Mesenchymal stem cell secretome and regenerative therapy after cancer

Abstract

Cancer treatment generally relies on tumor ablative techniques that can lead to major functional or disfiguring defects. These post-therapy impairments require the development of safe regenerative therapy strategies during cancer remission. Many current tissue repair approaches exploit paracrine (immunomodulatory, pro-angiogenic, anti-apoptotic and pro-survival effects) or restoring (functional or structural tissue repair) properties of mesenchymal stem/stromal cells (MSC). Yet, a major concern in the application of regenerative therapies during cancer remission remains the possible triggering of cancer recurrence. Tumor relapse implies the persistence of rare subsets of tumor-initiating cancer cells which can escape anti-cancer therapies and lie dormant in specific niches awaiting reactivation via unknown stimuli. Many of the components required for successful regenerative therapy (revascularization, immunosuppression, cellular homing, tissue growth promotion) are also critical for tumor progression and metastasis. While bi-directional crosstalk between tumorigenic cells (especially aggressive cancer cell lines) and MSC (including tumor stroma-resident populations) has been demonstrated in a variety of cancers, the effects of local or systemic MSC delivery for regenerative purposes on persisting cancer cells during remission remain controversial. Both pro- and anti-tumorigenic effects of MSC have been reported in the literature. Our own data using breast cancer clinical isolates have suggested that dormant-like tumor-initiating cells do not respond to MSC signals, unlike actively dividing cancer cells which benefited from the presence of supportive MSC. The secretome of MSC isolated from various tissues may partially diverge, but it includes a core of cytokines (i.e. CCL2, CCL5, IL-6, TGFβ, VEGF), which have been implicated in tumor growth and/or metastasis. This article reviews published models for studying interactions between MSC and cancer cells with a focus on the impact of MSC secretome on cancer cell activity, and discusses the implications for regenerative therapy after cancer.

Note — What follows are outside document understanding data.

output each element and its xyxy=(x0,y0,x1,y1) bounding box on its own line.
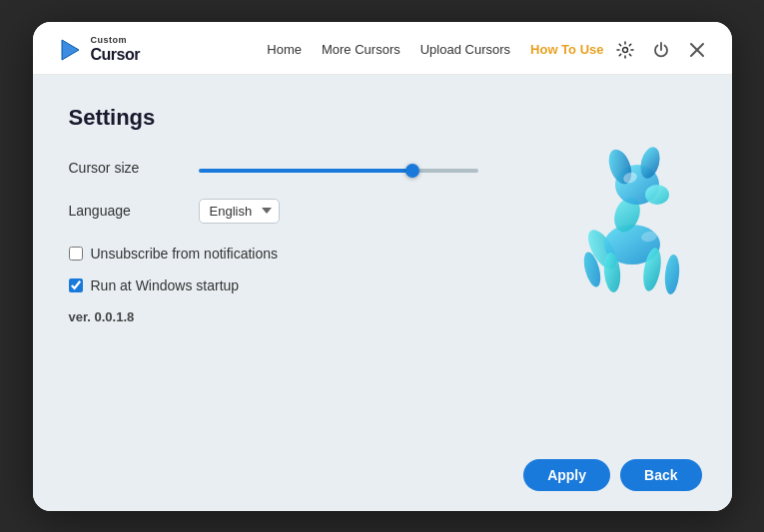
close-icon[interactable] xyxy=(686,39,708,61)
slider-container xyxy=(199,159,518,177)
svg-point-13 xyxy=(663,254,680,294)
logo-text: Custom Cursor xyxy=(91,36,140,63)
startup-checkbox[interactable] xyxy=(69,278,83,292)
cursor-decoration xyxy=(542,105,702,294)
svg-point-2 xyxy=(622,47,627,52)
nav-how-to-use[interactable]: How To Use xyxy=(530,42,603,57)
cursor-size-label: Cursor size xyxy=(69,160,199,176)
version-text: ver. 0.0.1.8 xyxy=(69,309,696,324)
nav-home[interactable]: Home xyxy=(267,42,302,57)
cursor-size-slider[interactable] xyxy=(199,169,478,173)
nav: Home More Cursors Upload Cursors How To … xyxy=(267,42,603,57)
power-icon[interactable] xyxy=(650,39,672,61)
svg-point-9 xyxy=(645,185,669,205)
unsubscribe-checkbox[interactable] xyxy=(69,247,83,261)
logo-custom-text: Custom xyxy=(91,36,140,46)
header: Custom Cursor Home More Cursors Upload C… xyxy=(33,22,732,75)
nav-upload-cursors[interactable]: Upload Cursors xyxy=(420,42,510,57)
window-frame: Custom Cursor Home More Cursors Upload C… xyxy=(33,22,732,511)
footer-buttons: Apply Back xyxy=(523,459,701,491)
apply-button[interactable]: Apply xyxy=(523,459,610,491)
language-select[interactable]: English Spanish French German Russian xyxy=(199,199,280,224)
svg-marker-0 xyxy=(62,40,79,60)
back-button[interactable]: Back xyxy=(620,459,701,491)
language-label: Language xyxy=(69,203,199,219)
logo-icon xyxy=(57,36,85,64)
logo: Custom Cursor xyxy=(57,36,140,64)
startup-label: Run at Windows startup xyxy=(91,277,240,293)
logo-cursor-text: Cursor xyxy=(91,46,140,64)
balloon-dog-svg xyxy=(542,105,702,294)
main-content: Settings Cursor size Language English Sp… xyxy=(33,75,732,511)
nav-icons xyxy=(614,39,708,61)
nav-more-cursors[interactable]: More Cursors xyxy=(322,42,400,57)
settings-icon[interactable] xyxy=(614,39,636,61)
unsubscribe-label: Unsubscribe from notifications xyxy=(91,246,279,262)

Keywords: ASC; BA; BM; CCL; CSC; CXCL; Cancer recurrence; C–X–C motif chemokine; ECM; EGF; EMT; FSP1; HDGF; HGF; HSC; Hepatocyte growth factor; IL-6; INFγ; IPSC; MCP1; MMP; MSC; Mesenchymal stem/stromal cells; OA; PDGF; Regenerative therapy after cancer; SA; SDF1; TAF; TGFβ; TNFα; Tumor-initiating cells; UC; VEGF; adipose-derived stem/stromal cells; bone marrow; breast adipose; cancer stem cells; chemokine C–C motif ligand; epidermal growth factor; epithelial–mesenchymal transition; extra-cellular matrix; fibroblast-specific protein-1; hematopoietic stem cells; hepatoma-derived growth factor; induced pluripotent stem cell; interferon-gamma; interleukin-6; matrix metalloproteinases; mesenchymal stromal/stem cells; monocyte chemoattractant protein-1; omental adipose; platelet-derived growth factor; stromal cell-derived factor-1; subcutaneous adipose; transforming growth factor-beta; tumor necrosis factor-alpha; tumor-associated fibroblasts; umbilical cord; vascular endothelial growth factor.

Figure 1

MSC paracrine activity and incidence on oncogenesis. MSC exert paracrine interactions by a combination of direct (MSC-secreted) and indirect (released by MSC differentiated progeny or neighboring cells) secreted factors. MSC can secrete a large array of cytokines, chemokines and growth factors natively or upon interactions with other cell types. According to the MSC tissue of isolation, levels of MSC secreted factors may vary. MSC secretome shares similar activities during wound healing and interactions with active tumor, including pro-migratory, pro-angiogenic, pro-proliferative, anti-apoptotic and immunosuppressive effects. MSC can also affect the cellular fate of surrounding cells (including tumor cells) and their state of differentiation. Upon interactions with cancer cells, MSC may promote acquisition of pro-tumorigenic CSC activity, or pro-invasion epithelial-to-mesenchymal transition. While MSC multilineage differentiation capacity is a great advantage for regenerative purposes, MSC may also directly support tumor progression by replenishing the local stroma (tumor-associated fibroblasts) or supporting the development of the tumor vasculature (pericytes/myofibroblasts). While the effects of MSC on active tumor seems to mimic wound healing activities, interactions with resting tumor-initiating cells involved during delayed cancer relapse is still poorly characterized.